“It’s just a TV show.”
I can’t tell you how many times I’ve been told that in my life—usually while I’m crying into my sweatshirt sleeve or just letting the tears fall to the point where they end up going all the way down my neck. (I often judge the emotional resonance of something by its ability to produce these “neck tears.”)
TV shows make me cry often and they make me cry hard, but I don’t think that’s a phenomenon reserved for me alone. Even those skeptics who’d roll their eyes at my sobbing over the same episode of Alias I’ve seen 50 times (“The Telling” for anyone wondering) have almost certainly found themselves choked up over one television moment or another.
Ned Stark. Charlie Pace. Dr. Mark Green. Mrs. Landingham. Omar Little. The mere mention of those names is enough to put a lump in the throat of even the most cynical TV viewer. I don’t know a person who hasn’t been moved to tears at least once in their lives over “just a TV show.”
What is it about television that produces such a strong emotional response from its audience? Why is it that no book or film—not even The Fault in Our Stars or Toy Story 3—has been able to move me as strongly as the Boy Meets World series finale continues to move me to this day?
Television is a personal medium, an intimate medium. We let its characters into our lives and our homes for weeks that often turn into years. Books are finished within a few days (or weeks/months if it’s one of the A Song of Ice and Fire books); films end after a few hours. But television shows keep coming back. Because of this, we watch characters develop with a complexity no other medium can replicate. Those characters become a part of our lives, a part of our routines, a part of our families.
When I think of what makes television so emotionally resonant, it always comes back to the characters and the amount of time we get to spend with them. We are able to watch them grow, and we’re able to grow with them. Their journeys often inspire our own.

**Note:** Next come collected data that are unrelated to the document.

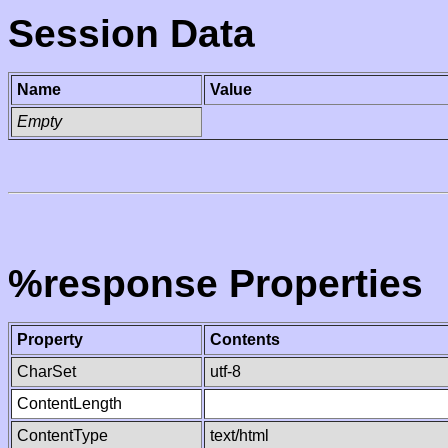
Session Data
Name
Value
Empty
%response Properties
Property
Contents
CharSet
utf-8
ContentLength
ContentType
text/html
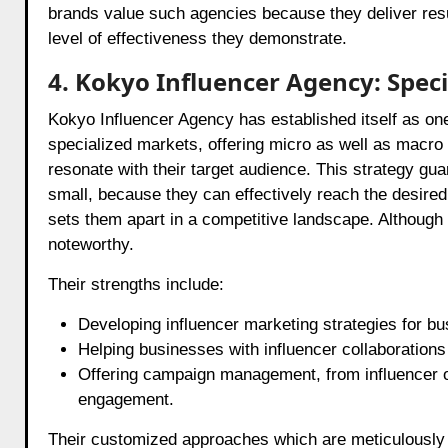
brands value such agencies because they deliver res
level of effectiveness they demonstrate.
4. Kokyo Influencer Agency: Spec
Kokyo Influencer Agency has established itself as on
specialized markets, offering micro as well as macro i
resonate with their target audience. This strategy gu
small, because they can effectively reach the desir
sets them apart in a competitive landscape. Although
noteworthy.
Their strengths include:
Developing influencer marketing strategies for bu
Helping businesses with influencer collaborations 
Offering campaign management, from influencer o
engagement.
Their customized approaches which are meticulously 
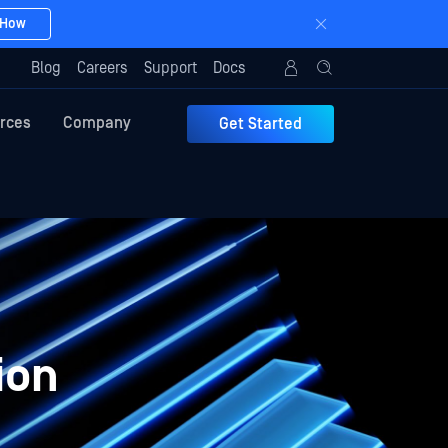
 How
Blog
Careers
Support
Docs
rces
Company
Get Started
ion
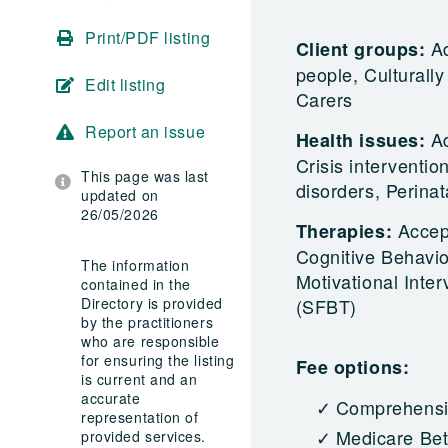
Print/PDF listing
Ad
Client groups:
people, Culturall
Edit listing
Carers
Report an issue
Ad
Health issues:
Crisis interventi
This page was last
disorders, Perina
updated on
26/05/2026
Accep
Therapies:
Cognitive Behavio
The information
Motivational Inte
contained in the
Directory is provided
(SFBT)
by the practitioners
who are responsible
for ensuring the listing
Fee options:
is current and an
accurate
Comprehensiv
representation of
Medicare Bet
provided services.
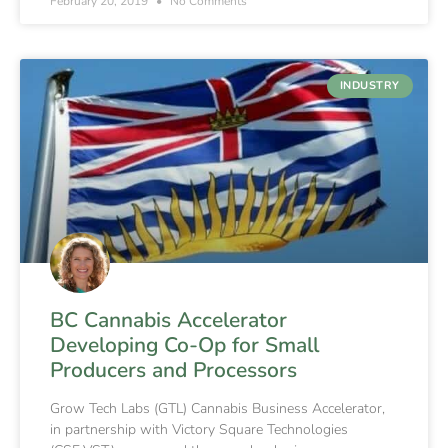
February 20, 2019
No Comments
INDUSTRY
BC Cannabis Accelerator
Developing Co-Op for Small
Producers and Processors
Grow Tech Labs (GTL) Cannabis Business Accelerator,
in partnership with Victory Square Technologies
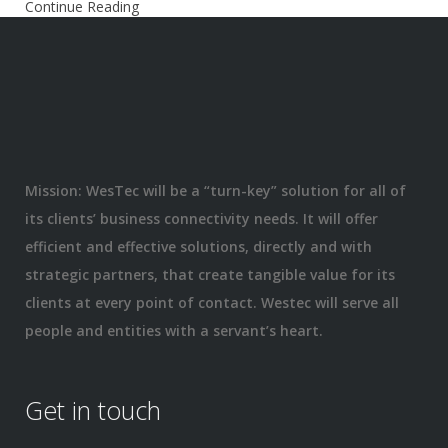
Continue Reading
Mission: WesTec will be a “turn-key” solution for all of
its clients’ business connectivity needs. It will offer
efficient and effective solutions, directly and with
strategic partners, that create tangible value for its
clients at every point of contact. Westec will serve all
people and entities with a servant’s heart.
Get in touch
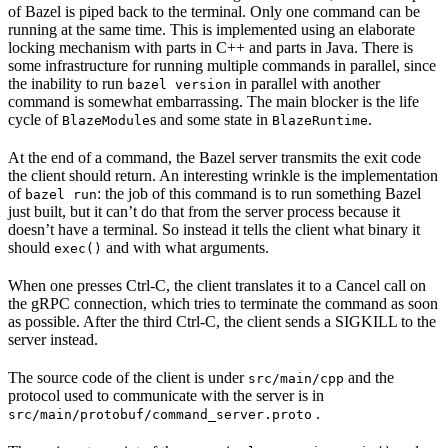
of Bazel is piped back to the terminal. Only one command can be
running at the same time. This is implemented using an elaborate
locking mechanism with parts in C++ and parts in Java. There is
some infrastructure for running multiple commands in parallel, since
the inability to run
in parallel with another
bazel version
command is somewhat embarrassing. The main blocker is the life
cycle of
s and some state in
.
BlazeModule
BlazeRuntime
At the end of a command, the Bazel server transmits the exit code
the client should return. An interesting wrinkle is the implementation
of
: the job of this command is to run something Bazel
bazel run
just built, but it can’t do that from the server process because it
doesn’t have a terminal. So instead it tells the client what binary it
should
and with what arguments.
exec()
When one presses Ctrl-C, the client translates it to a Cancel call on
the gRPC connection, which tries to terminate the command as soon
as possible. After the third Ctrl-C, the client sends a SIGKILL to the
server instead.
The source code of the client is under
and the
src/main/cpp
protocol used to communicate with the server is in
.
src/main/protobuf/command_server.proto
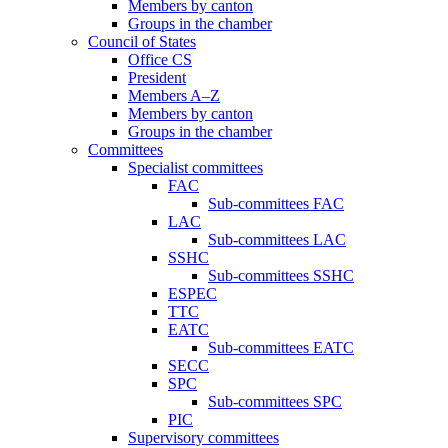
Members by canton
Groups in the chamber
Council of States
Office CS
President
Members A–Z
Members by canton
Groups in the chamber
Committees
Specialist committees
FAC
Sub-committees FAC
LAC
Sub-committees LAC
SSHC
Sub-committees SSHC
ESPEC
TTC
EATC
Sub-committees EATC
SECC
SPC
Sub-committees SPC
PIC
Supervisory committees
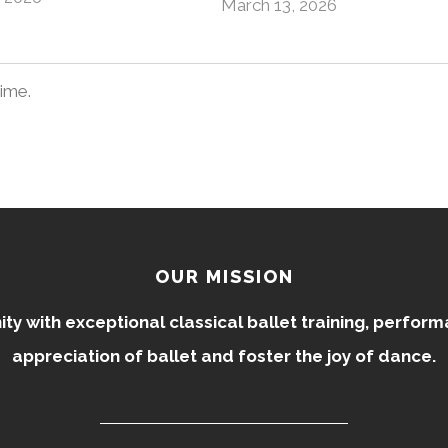
March 13, 2026
time.
OUR MISSION
 with exceptional classical ballet training, perfor
appreciation of ballet and foster the joy of dance.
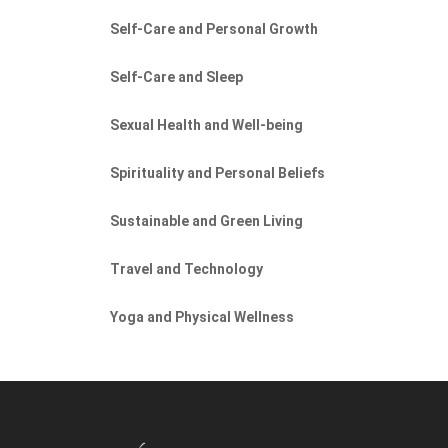
Self-Care and Personal Growth
Self-Care and Sleep
Sexual Health and Well-being
Spirituality and Personal Beliefs
Sustainable and Green Living
Travel and Technology
Yoga and Physical Wellness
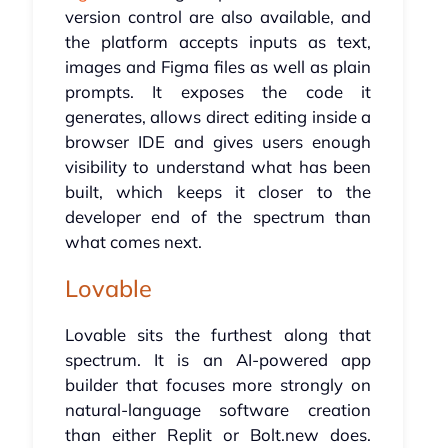
version control are also available, and
the platform accepts inputs as text,
images and Figma files as well as plain
prompts. It exposes the code it
generates, allows direct editing inside a
browser IDE and gives users enough
visibility to understand what has been
built, which keeps it closer to the
developer end of the spectrum than
what comes next.
Lovable
Lovable sits the furthest along that
spectrum. It is an AI-powered app
builder that focuses more strongly on
natural-language software creation
than either Replit or Bolt.new does.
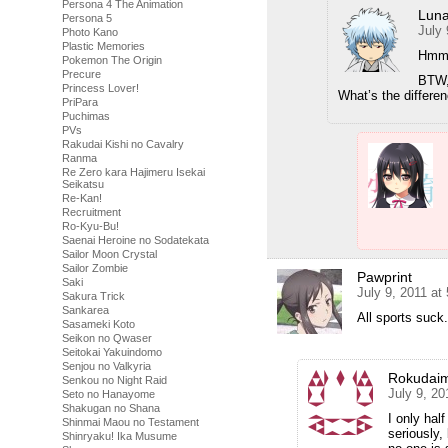
Persona 4 The Animation
Luna
Persona 5
July 
Photo Kano
Plastic Memories
Hmmm
Pokemon The Origin
Precure
BTW, 
Princess Lover!
What’s the differe
PriPara
Puchimas
PVs
Rakudai Kishi no Cavalry
Ranma
Re Zero kara Hajimeru Isekai
Seikatsu
Re-Kan!
Recruitment
Ro-Kyu-Bu!
Saenai Heroine no Sodatekata
Sailor Moon Crystal
Sailor Zombie
Pawprint
Saki
July 9, 2011 at
Sakura Trick
Sankarea
All sports suck
Sasameki Koto
Seikon no Qwaser
Seitokai Yakuindomo
Senjou no Valkyria
Rokudai
Senkou no Night Raid
July 9, 20
Seto no Hanayome
Shakugan no Shana
I only hal
Shinmai Maou no Testament
seriously,
Shinryaku! Ika Musume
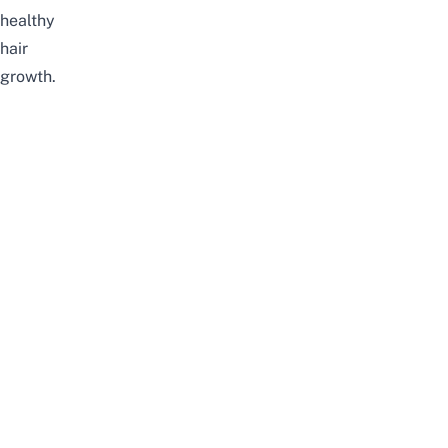
healthy
hair
growth.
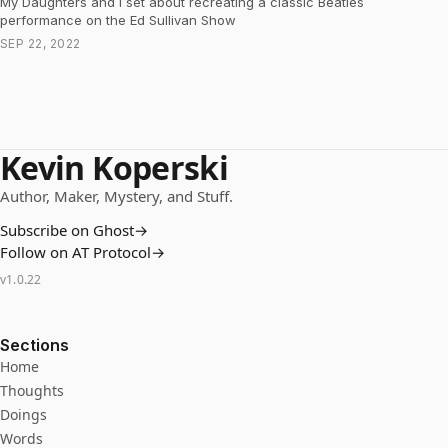
My Daughters and I set about recreating a classic Beatles
performance on the Ed Sullivan Show
SEP 22, 2022
Kevin Koperski
Author, Maker, Mystery, and Stuff.
Subscribe on Ghost
→
Follow on AT Protocol
→
v
1.0.22
Sections
Home
Thoughts
Doings
Words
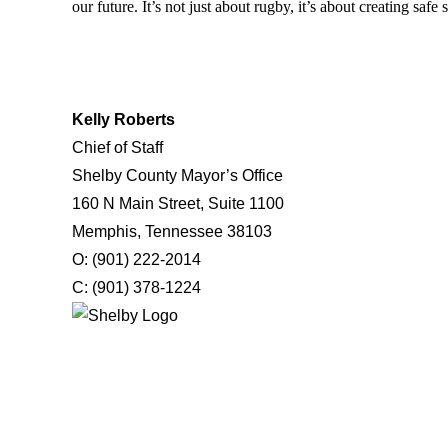
our future. It’s not just about rugby, it’s about creating saf
Kelly Roberts
Chief of Staff
Shelby County Mayor’s Office
160 N Main Street, Suite 1100
Memphis, Tennessee 38103
O: (901) 222-2014
C: (901) 378-1224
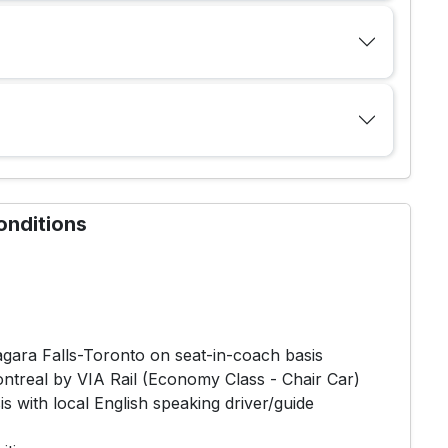
onditions
iagara Falls-Toronto on seat-in-coach basis
ontreal by VIA Rail (Economy Class - Chair Car)
s with local English speaking driver/guide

We all have television characters we “met” at just the right time in our lives to feel like their path mirrored our own. Their successes feel like our successes, and their struggles feel painfully relatable.
Sometimes, an entire show mirrors an arc in our lives. When Alias ended, I was about to graduate from high school, and I began watching the show when I was 13. So when the final scene concluded, I cried not because of what had happened to Sydney Bristow but because the show that had been with me through the entirety of my high school years ended—just like those high school years were about to end. The Lost series finale aired the day after I graduated from college. Just as Jack Shephard had to accept that one part of his life was over and another one needed to begin, I also had to accept the end of my life as I knew it and the start of something unknown. In both of those cases, I was so thankful for the kind of catharsis only television can provide—a way to work through my emotions with characters I’d come to love over the course of many years.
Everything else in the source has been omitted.